Monday 29 April 2013

Industry News: Blippa boldly Goes…


Love it or hate it – Star Trek has been serving up Sci-Fi to the masses for over 46 years now, making pieces of “fantasy tech” such as transporters and photon torpedoes household names. But tonight (29th April) makes a milestone for a slightly more 21st century piece of technology – augmented reality. As the first ‘Blippable’ ad is aired this evening across the channel 5 network at 9pm. kick-starting the launch campaign for the latest film released under the franchise ‘Star Trek: Into Darkness.’
Those in the know, having downloaded the ‘Blippa’ augmented reality app made by a tech company of the same name, will be able to interact with the ad on a whole new level – accessing additional unique content, as well as being able to enter into a competition to attend the premier of the film in Tokyo.
Emily Fairhead-Keen, business director at MEC has been quoted by MediaWeek as saying:  "Screen synchronicity is not a 'nice to have' any more, it's a critical part of our planning.
"We should embrace smarter ways to engage consumers on both screens, especially with categories such as entertainment, which lend themselves so well to user engagement and the sourcing of additional content/prizing."
Of course, the same old fears associated with accessing AR content remain – namely the need to download the app, which is seen as a barrier to entry. But in this case prior knowledge of the ad is also necessary – as the spot will only last for 60 seconds, users do not have the luxury of being able to access the augmented ads at a time that suits them (such as the press ads run by Waitrose in 2011).
Despite the above concerns this ad has definitely got the agency talking today, we are always on the look-out for innovative ways to make our campagins stand out and many of us will be tuning in tonight with our phazers set to stun! Enjoy.

Friday 5 April 2013

When will media planners start linking what with why?

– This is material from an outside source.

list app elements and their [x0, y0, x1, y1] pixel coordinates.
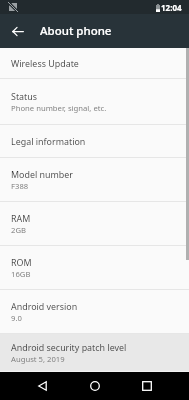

It has been a bug bear of mine for nearly 30 years- almost the entire time I have worked in media- that there are very few complete media planners. Most fall into one of two groups, divided by the intellectual equivalent of the Grand Canyon.

There are the traditional “above the line” or communications planners. Focused on consumer insight they ape the anthropologists- spending hours intellectualising consumer motivations, and asking why a consumer might behave in a particular way. Have created their intellectual construct they rarely seek experimental data to prove that consumers actually did behave the way they predicated.

Across the Canyon we find the “below the line” or data planners. With their “my data is bigger than yours” datasets they can tell you to 5 decimal places what is happening in the world, but rarely why.

And its this latter group who are running the media mad house this week. Neilsen published their monthly online media usage figures for February on March 28th. A harmless set of numbers that tell us how many unique visitors used the web per se, and then top ten sites within the major categories such as broadcast, entertainment. We learn that 41.7 million people went online during the month, and 8.5 million adults visited Sky.com. All very jolly.

But less so were the headlines that accompanied the release. “online numbers at lowest level for a year” “online uses down by nearly 1 million from January”.

No s**t Sherlock.  The shortest month of the year- 10% fewer hours of surfing than Janaury, and we are surprised when reach falls by 2.5%.  When, oh when will we manage to create a rounded media planner?